From the listing below, pull each line that includes "einem".

--

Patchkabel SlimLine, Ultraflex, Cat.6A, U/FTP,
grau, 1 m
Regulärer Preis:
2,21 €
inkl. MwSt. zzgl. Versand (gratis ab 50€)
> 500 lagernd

--

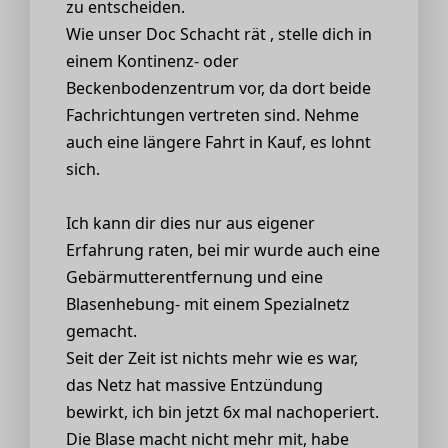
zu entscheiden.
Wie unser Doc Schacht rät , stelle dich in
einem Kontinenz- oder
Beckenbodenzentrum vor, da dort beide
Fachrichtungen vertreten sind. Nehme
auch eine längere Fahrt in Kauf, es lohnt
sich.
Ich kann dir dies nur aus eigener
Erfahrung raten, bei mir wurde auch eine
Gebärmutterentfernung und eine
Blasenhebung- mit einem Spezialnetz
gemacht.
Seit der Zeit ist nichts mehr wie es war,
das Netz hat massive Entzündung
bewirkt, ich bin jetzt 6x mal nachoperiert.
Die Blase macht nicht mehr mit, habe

--

| Answer box |
einem Kontinenz- oder
Blasenhebung- mit einem Spezialnetz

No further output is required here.